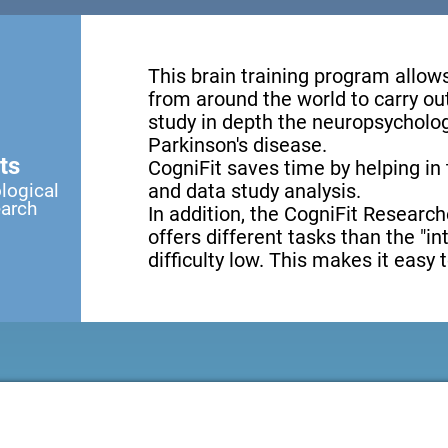
This brain training program allow
from around the world to carry ou
study in depth the neuropsycholog
Parkinson's disease.
ts
CogniFit saves time by helping in
logical
and data study analysis.
earch
In addition, the CogniFit Research
offers different tasks than the "i
difficulty low. This makes it easy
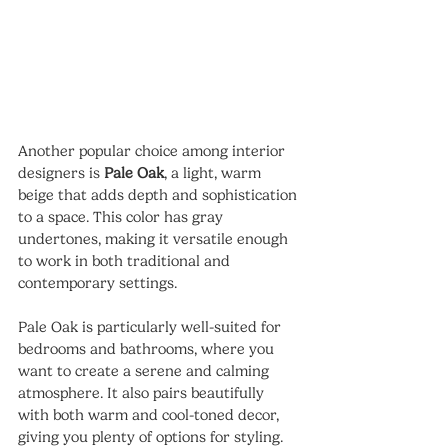
Another popular choice among interior 
designers is 
Pale Oak
, a light, warm 
beige that adds depth and sophistication 
to a space. This color has gray 
undertones, making it versatile enough 
to work in both traditional and 
contemporary settings.
Pale Oak is particularly well-suited for 
bedrooms and bathrooms, where you 
want to create a serene and calming 
atmosphere. It also pairs beautifully 
with both warm and cool-toned decor, 
giving you plenty of options for styling.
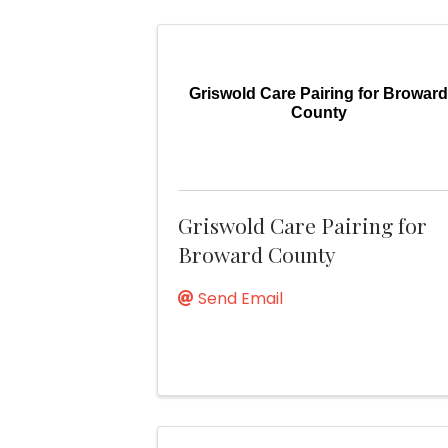
Griswold Care Pairing for Browar
County
Griswold Care Pairing for
Broward County
Send Email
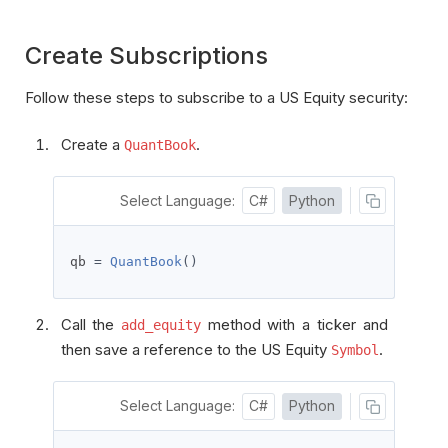
Create Subscriptions
Follow these steps to subscribe to a US Equity security:
Create a
.
QuantBook
Select Language:
C#
Python
qb 
=
QuantBook
()
Call the
method with a ticker and
add_equity
then save a reference to the US Equity
.
Symbol
Select Language:
C#
Python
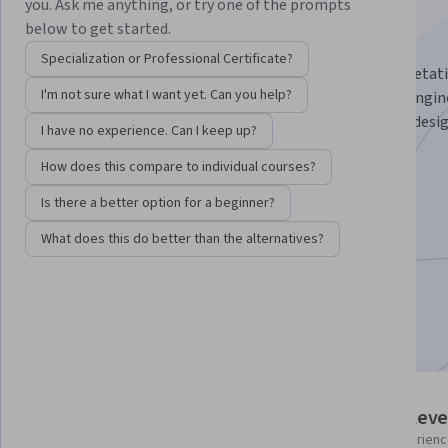
Specialization
you. Ask me anything, or try one of the prompts
below to get started.
Master 3D Vegetation Workflow for Game Design.
Specialization or Professional Certificate?
Master the art of creating stunning 3D plants and vegetat
I'm not sure what I want yet. Can you help?
Blender, and seamlessly integrate them into Unreal Engine
for 3D artists looking to elevate their environmental desi
I have no experience. Can I keep up?
start to finish.
How does this compare to individual courses?
Instructor:
Packt - Course Instructors
Is there a better option for a beginner?
What does this do better than the alternatives?
Enroll for free
Starts Aug 8
Included with
•
Learn more
3 course series
Intermediate leve
Get in-depth knowledge of a
Recommended experien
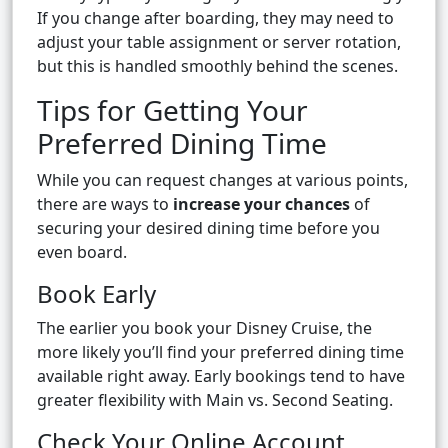
If you change after boarding, they may need to
adjust your table assignment or server rotation,
but this is handled smoothly behind the scenes.
Tips for Getting Your
Preferred Dining Time
While you can request changes at various points,
there are ways to
increase your chances
of
securing your desired dining time before you
even board.
Book Early
The earlier you book your Disney Cruise, the
more likely you’ll find your preferred dining time
available right away. Early bookings tend to have
greater flexibility with Main vs. Second Seating.
Check Your Online Account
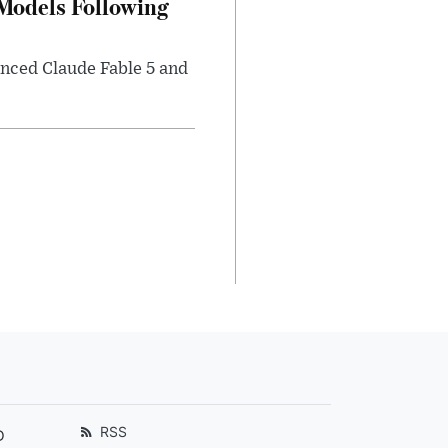
 Models Following
nced Claude Fable 5 and
RSS
D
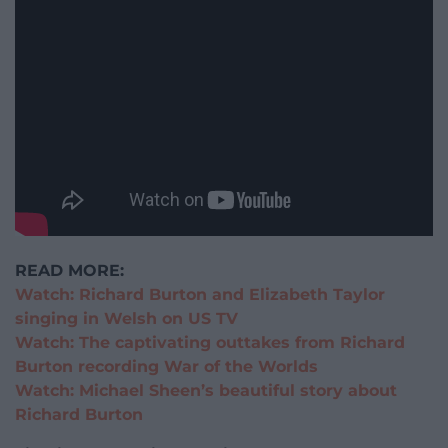
READ MORE:
Watch: Richard Burton and Elizabeth Taylor
singing in Welsh on US TV
Watch: The captivating outtakes from Richard
Burton recording War of the Worlds
Watch: Michael Sheen’s beautiful story about
Richard Burton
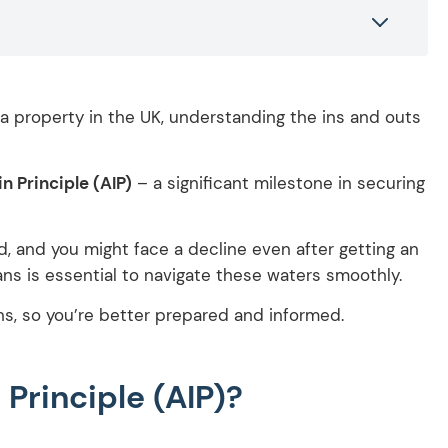
a property in the UK, understanding the ins and outs
n Principle (AIP)
– a significant milestone in securing
, and you might face a decline even after getting an
ns is essential to navigate these waters smoothly.
ns, so you’re better prepared and informed.
Principle (AIP)?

= = = =

Repeat everything in the records above exactly, except the pictures.

This brain training program allow
from around the world to carry ou
study in depth the neuropsycholog
Parkinson's disease.
ts
CogniFit saves time by helping in
logical
and data study analysis.
earch
In addition, the CogniFit Research
offers different tasks than the "i
difficulty low. This makes it easy
Another popular choice among interior 
designers is 
Pale Oak
, a light, warm 
beige that adds depth and sophistication 
to a space. This color has gray 
undertones, making it versatile enough 
to work in both traditional and 
contemporary settings.
Pale Oak is particularly well-suited for 
bedrooms and bathrooms, where you 
want to create a serene and calming 
atmosphere. It also pairs beautifully 
with both warm and cool-toned decor, 
giving you plenty of options for styling.
Griswold Care Pairing for Browar
County
Griswold Care Pairing for
Broward County
Send Email
Create Subscriptions
Follow these steps to subscribe to a US Equity security:
Create a
.
QuantBook
Select Language:
C#
Python
qb 
=
QuantBook
()
Call the
method with a ticker and
add_equity
then save a reference to the US Equity
.
Symbol
Select Language:
C#
Python
Specialization
you. Ask me anything, or try one of the prompts
below to get started.
Master 3D Vegetation Workflow for Game Design.
Specialization or Professional Certificate?
Master the art of creating stunning 3D plants and vegetat
I'm not sure what I want yet. Can you help?
Blender, and seamlessly integrate them into Unreal Engine
for 3D artists looking to elevate their environmental desi
I have no experience. Can I keep up?
start to finish.
How does this compare to individual courses?
Instructor:
Packt - Course Instructors
Is there a better option for a beginner?
What does this do better than the alternatives?
Enroll for free
Starts Aug 8
Included with
•
Learn more
3 course series
Intermediate leve
Get in-depth knowledge of a
Recommended experien
If you change after boarding, they may need to
adjust your table assignment or server rotation,
but this is handled smoothly behind the scenes.
Tips for Getting Your
Preferred Dining Time
While you can request changes at various points,
there are ways to
increase your chances
of
securing your desired dining time before you
even board.
Book Early
The earlier you book your Disney Cruise, the
more likely you’ll find your preferred dining time
available right away. Early bookings tend to have
greater flexibility with Main vs. Second Seating.
Check Your Online Account
 Models Following
nced Claude Fable 5 and
RSS
D
READ MORE:
Watch: Richard Burton and Elizabeth Taylor
singing in Welsh on US TV
Watch: The captivating outtakes from Richard
Burton recording War of the Worlds
Watch: Michael Sheen’s beautiful story about
Richard Burton
a property in the UK, understanding the ins and outs
n Principle (AIP)
– a significant milestone in securing
, and you might face a decline even after getting an
ns is essential to navigate these waters smoothly.
ns, so you’re better prepared and informed.
Principle (AIP)?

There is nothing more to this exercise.